Saved entries
________________________________________

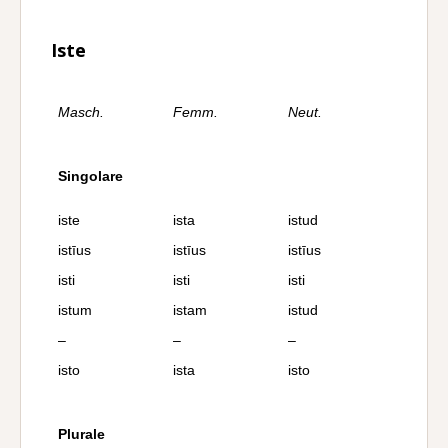
Iste
Masch.
Femm.
Neut.
Singolare
iste
ista
istud
istīus
istīus
istīus
isti
isti
isti
istum
istam
istud
–
–
–
isto
ista
isto
Plurale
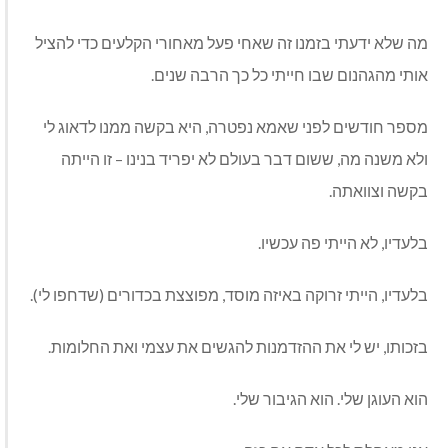
מה שלא ידעתי בזמנו זה שאחי פעל מאחורי הקלעים כדי להציל
אותי מהגהנום שבו חייתי כל כך הרבה שנים.
מספר חודשים לפני שאמא נפטרה, היא בקשה ממנו לדאוג לי
ולא משנה מה, ששום דבר בעולם לא יפריד בנינו – זו הייתה
בקשה וצוואתה.
בלעדיו, לא הייתי פה עכשיו.
בלעדיו, הייתי זרוקה באיזה מוסד, מפוצצת בכדורים (שדחפו לי).
בזכותו, יש לי את ההזדמנות להגשים את עצמי ואת החלומות.
הוא העוגן שלי. הוא הגיבור שלי.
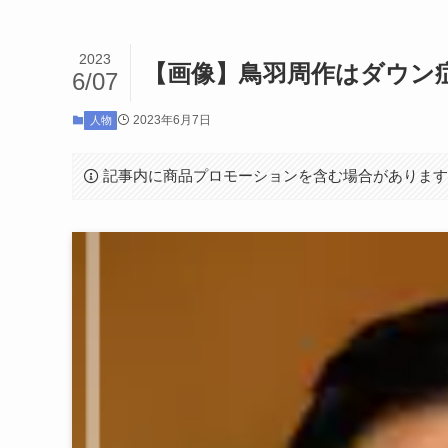
2023
【画像】鳥羽周作はダウン
6/07
2023年6月7日
人物
記事内に商品プロモーションを含む場合がありま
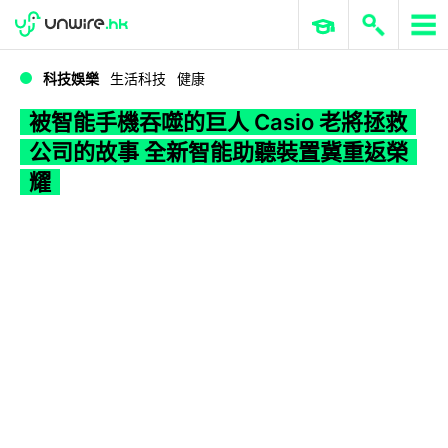
WWDC 2026
GenAI 與雲端科技專區
ERP 與商業 AI
被智能手機吞噬的巨人 Casio 老將拯救公司的故事 全新智能助聽裝置冀重返榮耀
科技娛樂
生活科技
健康
被智能手機吞噬的巨人 Casio 老將拯救
公司的故事 全新智能助聽裝置冀重返榮
耀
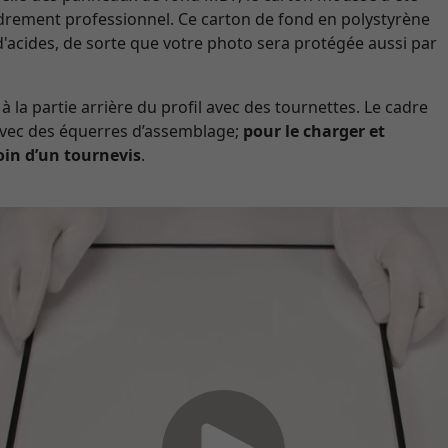
adrement professionnel. Ce carton de fond en polystyrène
d'acides, de sorte que votre photo sera protégée aussi par
à la partie arrière du profil avec des tournettes. Le cadre
 avec des équerres d’assemblage;
pour le charger et
oin d’un tournevis
.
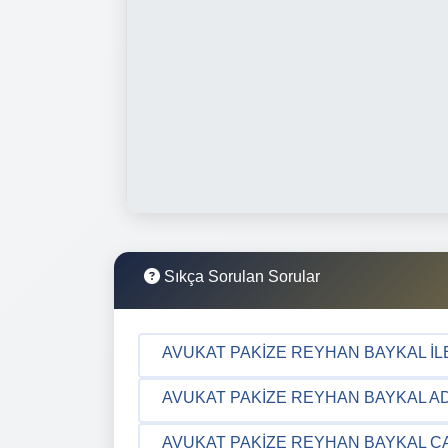
Sıkça Sorulan Sorular
AVUKAT PAKIZE REYHAN BAYKAL İLE
AVUKAT PAKIZE REYHAN BAYKAL AD
AVUKAT PAKIZE REYHAN BAYKAL ÇA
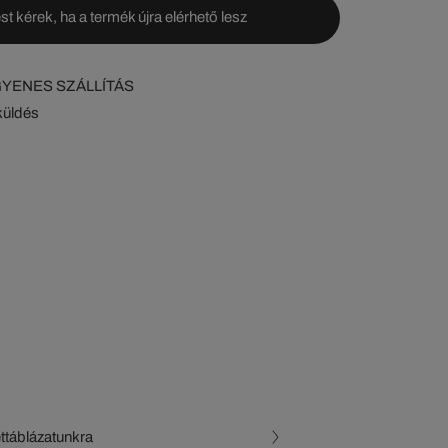
st kérek, ha a termék újra elérhető lesz
NGYENES SZÁLLÍTÁS
küldés
ettáblázatunkra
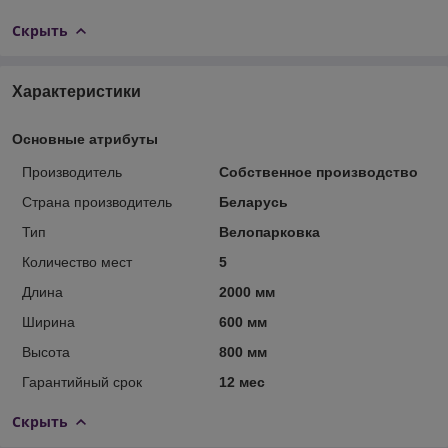
Скрыть
Характеристики
Основные атрибуты
Производитель
Собственное производство
Страна производитель
Беларусь
Тип
Велопарковка
Количество мест
5
Длина
2000 мм
Ширина
600 мм
Высота
800 мм
Гарантийный срок
12 мес
Скрыть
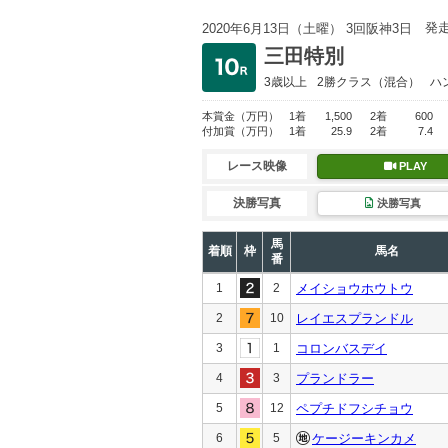
発
2020年6月13日（土曜） 3回阪神3日
三田特別
3歳以上
2勝クラス
（混合）
ハ
本賞金
（万円）
1着
1,500
2着
600
付加賞
（万円）
1着
25.9
2着
7.4
レース映像
PLAY
決勝写真
決勝写真
馬
着順
枠
馬名
番
1
2
メイショウホウトウ
2
10
レイエスプランドル
3
1
コロンバスデイ
4
3
プランドラー
5
12
ペプチドフシチョウ
6
5
ケージーキンカメ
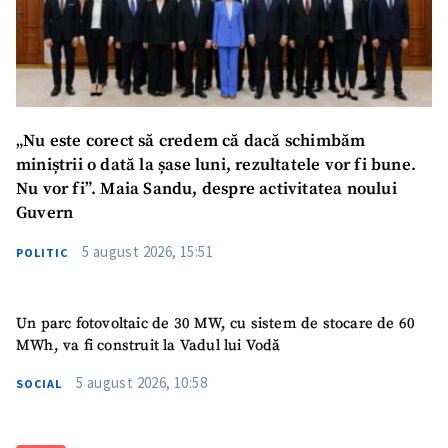
„Nu este corect să credem că dacă schimbăm
miniștrii o dată la șase luni, rezultatele vor fi bune.
Nu vor fi”. Maia Sandu, despre activitatea noului
Guvern
ȘTIREA MEA
5 august 2026, 15:51
POLITIC
Titlu știre
+ Adaugă titlu
Fotografie
+ Încarcă imagine
Un parc fotovoltaic de 30 MW, cu sistem de stocare de 60
MWh, va fi construit la Vadul lui Vodă
Link media
+ Link media
5 august 2026, 10:58
SOCIAL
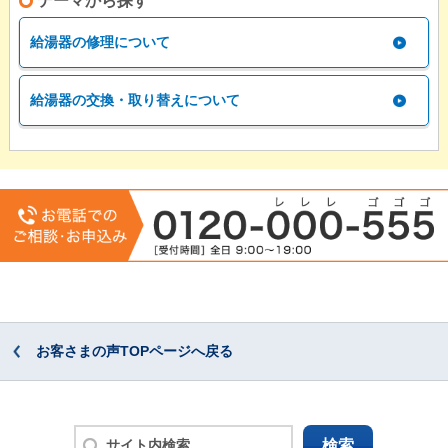
テーマから探す
給湯器の修理について
給湯器の交換・取り替えについて
お客さまの声TOPページへ戻る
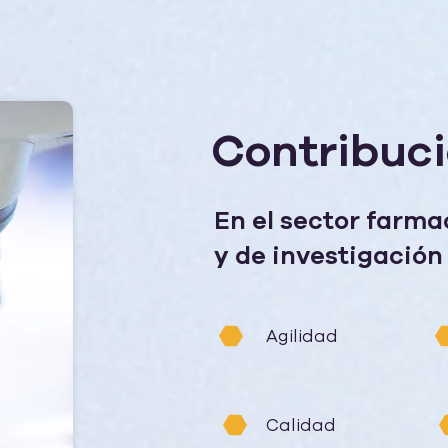
Contribuc
En el sector farma
y de investigación
Agilidad
Calidad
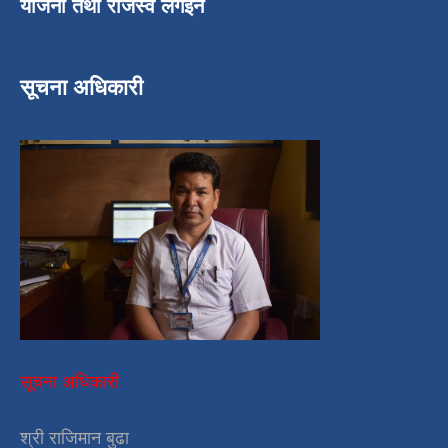
योजना तथा राजस्व लगईन
सूचना अधिकारी
सूचना अधिकारी
श्री राजिमान बुढा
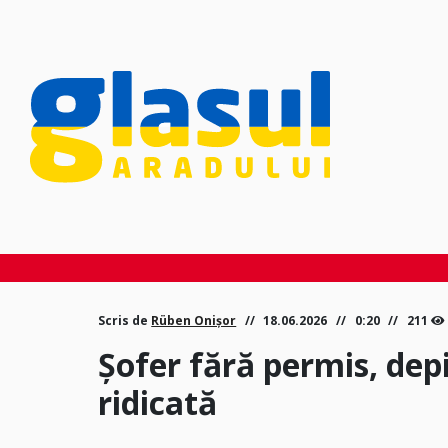
Scris de
Rüben Onișor
18.06.2026
0:20
211
Șofer fără permis, dep
ridicată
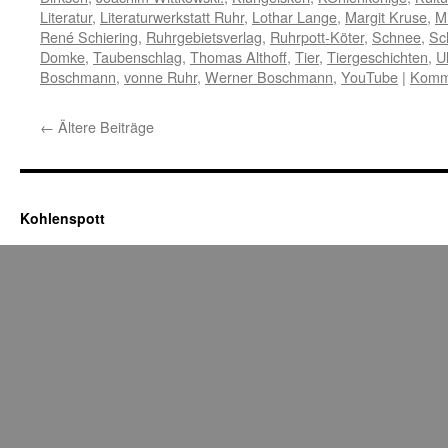
Literatur
,
Literaturwerkstatt Ruhr
,
Lothar Lange
,
Margit Kruse
,
M
René Schiering
,
Ruhrgebietsverlag
,
Ruhrpott-Köter
,
Schnee
,
Sc
Domke
,
Taubenschlag
,
Thomas Althoff
,
Tier
,
Tiergeschichten
,
U
Boschmann
,
vonne Ruhr
,
Werner Boschmann
,
YouTube
|
Komme
←
Ältere Beiträge
Kohlenspott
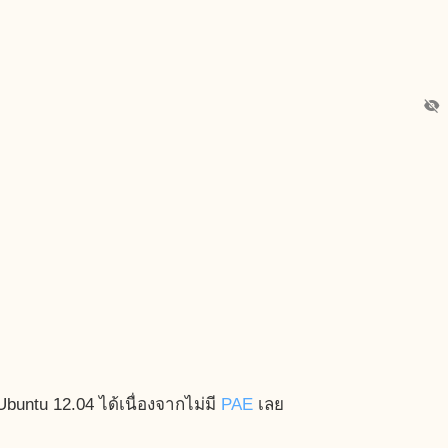
visibility_off
buntu 12.04 ได้เนื่องจากไม่มี
PAE
เลย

________________________________________

PROBLEM
The lines from the one containing "श्री राजिमान बुढा" through the last line of the records are what you should copy, word for word and nothing else, with pictures left out.

EXERCISE RESPONSE
श्री राजिमान बुढा
Scris de
Rüben Onișor
18.06.2026
0:20
211
Șofer fără permis, dep
ridicată
Literatur
,
Literaturwerkstatt Ruhr
,
Lothar Lange
,
Margit Kruse
,
M
René Schiering
,
Ruhrgebietsverlag
,
Ruhrpott-Köter
,
Schnee
,
Sc
Domke
,
Taubenschlag
,
Thomas Althoff
,
Tier
,
Tiergeschichten
,
U
Boschmann
,
vonne Ruhr
,
Werner Boschmann
,
YouTube
|
Komme
←
Ältere Beiträge
Kohlenspott
visibility_off
buntu 12.04 ได้เนื่องจากไม่มี
PAE
เลย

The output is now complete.